• Aim of the task:
Begin the reply with the line containing "[Advertisement] (811, 720)" and end it with the final line of the listing, reproducing every line between exactly and adding nothing.

Start of Recorded data

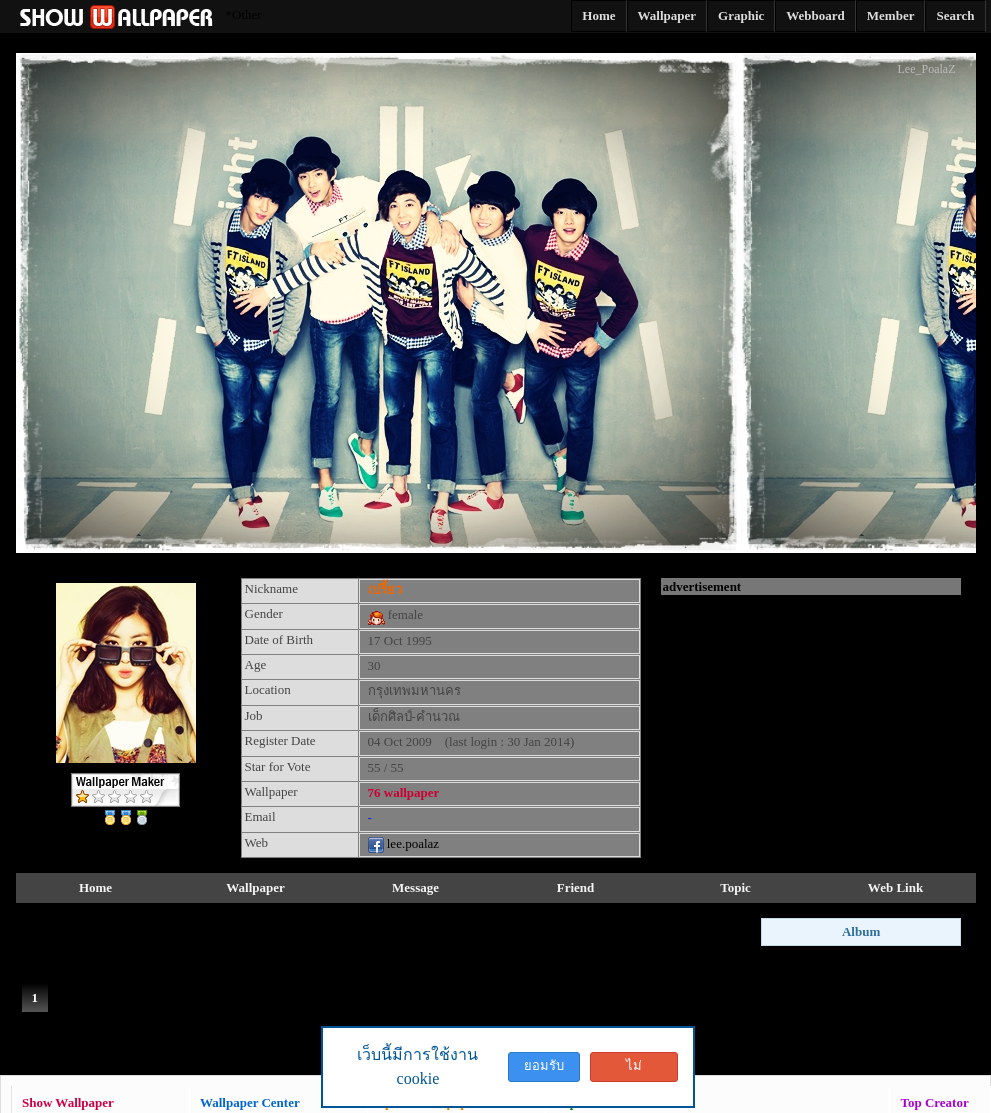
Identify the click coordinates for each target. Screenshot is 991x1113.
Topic (735, 887)
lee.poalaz (404, 843)
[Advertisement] (811, 720)
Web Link (895, 887)
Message (415, 887)
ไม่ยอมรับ (634, 1070)
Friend (576, 887)
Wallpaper (255, 887)
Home (95, 887)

End of Recorded data

• Reply to the exercise:
[Advertisement] (811, 720)
Web Link (895, 887)
Message (415, 887)
ไม่ยอมรับ (634, 1070)
Friend (576, 887)
Wallpaper (255, 887)
Home (95, 887)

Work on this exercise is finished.